Here's the thing... Hackintosh machines are fun to play with... but if my livelihood depended on them, I'd buy a real Mac.

Same here, my livelihood depends on my computer. Self-employed, running a couple of businesses -- my computer is important to my operation. I have a real iMac 27" here in the office... guess what? Logic board died. What's the solution? Buying another iMac computer? Hell No! If my business depended on that real iMac, I would be dead in the water right now.

Prior to Hackintosh, I have a real Apple PowerPC G5 dual cpu. Guess what? Liquid cooling developed a leak, always overheating... couldn't do work. Couldn't fix it. So between deciding buying another Apple computer, or trying out this Hackintosh, I went the Hackintosh route back in 2011. Never looked back. This computer has been rock solid 5 years now. (my signature)

This year, built another Hack with 4790K and GTX970. Looks like it's going to be a winner too.
 
My old 2009 MSI G31 LGA 775 mobo and 2011 Palit GT 430 GPU still work great with El Capitan but I need a GPU upgrade as it isn't supported on Sierra.
 
I built my Hackintosh just a few months ago and i actually like it alot! I actually got all up and running with latest Sierra 10.12 with Clover boot loader, However took me 5 hours to set it up, (I'm lucky) and it is FAST!! but the only problem is that you can't type (@) on it so i have to copy it from Google. otherwise I dual boot it with Windows 7 and it works! I use (CPU: Intel Core i5 6500k, 3.2 GHZ) (Motherboard: Gigabyte GA-Z170-Gaming K3) (RAM: 8 GB) (Graphics: built in)
:thumbup::lol::D
 
Seven years ago unibody Macbooks came to stores, and I instantly bought one. For price of 1100 €, it was an amazingly good purchase. Three years ago I installed a SSD drive, and I'm still using my old good Macbook.

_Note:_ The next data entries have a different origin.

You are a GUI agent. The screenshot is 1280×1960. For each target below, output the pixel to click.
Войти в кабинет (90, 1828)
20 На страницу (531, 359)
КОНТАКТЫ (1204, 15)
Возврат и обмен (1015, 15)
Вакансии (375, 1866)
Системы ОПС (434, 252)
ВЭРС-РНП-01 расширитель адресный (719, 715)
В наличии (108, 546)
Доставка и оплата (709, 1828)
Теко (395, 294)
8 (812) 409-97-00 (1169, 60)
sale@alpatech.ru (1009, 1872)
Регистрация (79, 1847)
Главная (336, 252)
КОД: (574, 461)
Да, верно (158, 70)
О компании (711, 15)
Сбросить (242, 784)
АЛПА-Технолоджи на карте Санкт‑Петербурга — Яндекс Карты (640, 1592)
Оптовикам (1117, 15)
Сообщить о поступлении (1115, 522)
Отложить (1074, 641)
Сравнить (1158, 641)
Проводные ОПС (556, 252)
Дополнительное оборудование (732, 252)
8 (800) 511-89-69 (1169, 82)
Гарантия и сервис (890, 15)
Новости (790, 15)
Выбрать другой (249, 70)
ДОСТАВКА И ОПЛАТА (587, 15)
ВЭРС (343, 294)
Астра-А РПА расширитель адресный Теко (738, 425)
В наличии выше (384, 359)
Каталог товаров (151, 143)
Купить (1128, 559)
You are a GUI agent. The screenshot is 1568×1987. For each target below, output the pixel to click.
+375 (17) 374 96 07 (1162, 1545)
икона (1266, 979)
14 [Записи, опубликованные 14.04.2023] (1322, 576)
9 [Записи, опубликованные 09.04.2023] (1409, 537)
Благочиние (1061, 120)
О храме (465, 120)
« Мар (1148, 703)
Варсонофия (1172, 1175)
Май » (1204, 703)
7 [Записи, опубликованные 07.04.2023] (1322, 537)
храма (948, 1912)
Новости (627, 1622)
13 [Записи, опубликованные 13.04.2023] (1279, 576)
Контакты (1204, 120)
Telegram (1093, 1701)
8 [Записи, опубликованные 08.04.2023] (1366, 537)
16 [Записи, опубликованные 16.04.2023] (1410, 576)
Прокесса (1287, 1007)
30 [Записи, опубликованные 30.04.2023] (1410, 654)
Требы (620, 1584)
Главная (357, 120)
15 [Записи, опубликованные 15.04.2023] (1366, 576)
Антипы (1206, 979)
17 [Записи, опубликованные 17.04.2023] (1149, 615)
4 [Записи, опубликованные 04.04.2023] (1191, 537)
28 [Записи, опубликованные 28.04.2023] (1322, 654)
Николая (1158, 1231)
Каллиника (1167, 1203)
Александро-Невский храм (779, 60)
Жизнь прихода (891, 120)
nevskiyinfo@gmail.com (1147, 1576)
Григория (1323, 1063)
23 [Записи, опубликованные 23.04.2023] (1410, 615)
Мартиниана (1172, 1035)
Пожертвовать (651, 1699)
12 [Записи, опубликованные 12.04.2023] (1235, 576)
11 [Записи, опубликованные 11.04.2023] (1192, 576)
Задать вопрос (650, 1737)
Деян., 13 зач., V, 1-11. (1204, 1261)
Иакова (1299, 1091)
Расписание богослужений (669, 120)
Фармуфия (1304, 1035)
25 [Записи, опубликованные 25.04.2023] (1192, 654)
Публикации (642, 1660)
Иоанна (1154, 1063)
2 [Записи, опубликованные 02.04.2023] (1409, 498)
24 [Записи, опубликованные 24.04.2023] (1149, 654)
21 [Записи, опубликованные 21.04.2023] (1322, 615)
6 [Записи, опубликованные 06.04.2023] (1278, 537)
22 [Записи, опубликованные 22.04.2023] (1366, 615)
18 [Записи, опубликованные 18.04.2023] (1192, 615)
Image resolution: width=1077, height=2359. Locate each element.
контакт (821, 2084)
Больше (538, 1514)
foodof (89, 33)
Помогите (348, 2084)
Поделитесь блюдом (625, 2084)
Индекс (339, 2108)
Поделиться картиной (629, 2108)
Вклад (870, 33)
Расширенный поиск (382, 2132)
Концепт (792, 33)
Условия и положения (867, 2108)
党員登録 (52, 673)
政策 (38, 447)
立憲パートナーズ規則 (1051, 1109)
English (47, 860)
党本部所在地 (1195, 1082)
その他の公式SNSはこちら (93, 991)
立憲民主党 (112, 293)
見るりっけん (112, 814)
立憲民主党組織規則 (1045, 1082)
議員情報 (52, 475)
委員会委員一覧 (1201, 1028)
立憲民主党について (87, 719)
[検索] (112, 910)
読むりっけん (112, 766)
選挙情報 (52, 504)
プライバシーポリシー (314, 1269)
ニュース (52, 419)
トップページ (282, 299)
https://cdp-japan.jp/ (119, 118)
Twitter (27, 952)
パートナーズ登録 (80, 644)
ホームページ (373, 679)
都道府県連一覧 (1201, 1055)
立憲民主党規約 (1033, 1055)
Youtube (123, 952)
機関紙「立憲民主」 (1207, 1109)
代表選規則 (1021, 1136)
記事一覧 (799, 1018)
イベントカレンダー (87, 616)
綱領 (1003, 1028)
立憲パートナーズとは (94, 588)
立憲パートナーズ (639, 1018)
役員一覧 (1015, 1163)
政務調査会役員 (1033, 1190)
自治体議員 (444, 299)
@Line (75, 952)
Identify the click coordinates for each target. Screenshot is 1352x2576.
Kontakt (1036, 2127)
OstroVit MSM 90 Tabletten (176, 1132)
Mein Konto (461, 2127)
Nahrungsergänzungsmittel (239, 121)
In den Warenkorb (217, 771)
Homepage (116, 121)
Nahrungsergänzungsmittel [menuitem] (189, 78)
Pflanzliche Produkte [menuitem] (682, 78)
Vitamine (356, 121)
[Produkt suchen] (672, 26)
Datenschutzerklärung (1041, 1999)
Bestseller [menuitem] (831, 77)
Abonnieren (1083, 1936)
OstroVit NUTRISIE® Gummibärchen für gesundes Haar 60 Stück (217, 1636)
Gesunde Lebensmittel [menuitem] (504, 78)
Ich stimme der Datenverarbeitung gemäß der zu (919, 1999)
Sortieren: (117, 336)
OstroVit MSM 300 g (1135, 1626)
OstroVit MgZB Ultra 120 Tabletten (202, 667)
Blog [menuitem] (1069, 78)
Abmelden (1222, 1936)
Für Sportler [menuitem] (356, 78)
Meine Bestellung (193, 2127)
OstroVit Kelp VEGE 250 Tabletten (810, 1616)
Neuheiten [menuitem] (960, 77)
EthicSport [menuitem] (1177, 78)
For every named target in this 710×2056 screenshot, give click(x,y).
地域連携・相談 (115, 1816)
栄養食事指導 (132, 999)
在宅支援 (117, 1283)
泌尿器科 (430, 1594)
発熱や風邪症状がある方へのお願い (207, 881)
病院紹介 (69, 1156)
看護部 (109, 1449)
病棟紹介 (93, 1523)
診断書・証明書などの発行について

Now I think it's finally time to buy a new computer. I have an iPad, so I don't need laptop anymore. (I use my Macbook as a desktop, with external keyboard, mouse and screen.) Unfortunately, Mac Minis seem to be outdated, and the cheapest iMac with SSD costs more than 2300 €, which is ridiculous (and that's even without retina!)

So, if I build a new "Mac Mini Deluxe", following strictly Tonymacx86's suggestions, how long lifetime is my new hackintosh likely to have? Is it possible to use it 5-8 years without severe problems?

How often will I have problems that will need fixing and spending hours in Google and forums? Every week/month/year or never? I know something about computers, but definitely I'm not any kind of nerd.

To put my guestion in other words: I'm planning to use my next computer for 5-8 years. Is it sensible to build a hackintosh, or should I buy a genuine Mac, because it'll "pay itself back" during following years?

Going on 8 years now. Started at Lion, now on Yosemite. Some issues, mostly when restarting. But generally runs for weeks at a time using FCP and other production software, so I'm happy with it. About to replace it, 7 generations later.
 
I built my Hackintosh 2 years ago. I used recommended hardware and it works like a charm. At that time, I struggled with Clover installation but now that it is integrated into the Unibeast, you will have no problem.
If I may give some advices based on my xp:
1- Use hardware recommended by TonyMacX86 and prefer Gigabyte to any other brand (even if it is more expensive, trust me it's worth it). If you are hesitating, copy the config of an active user of this site, and check on google that people do not report too many problems. For the graphics card, choose nVidia, with a model that is known to be fully hackintosh-compatible.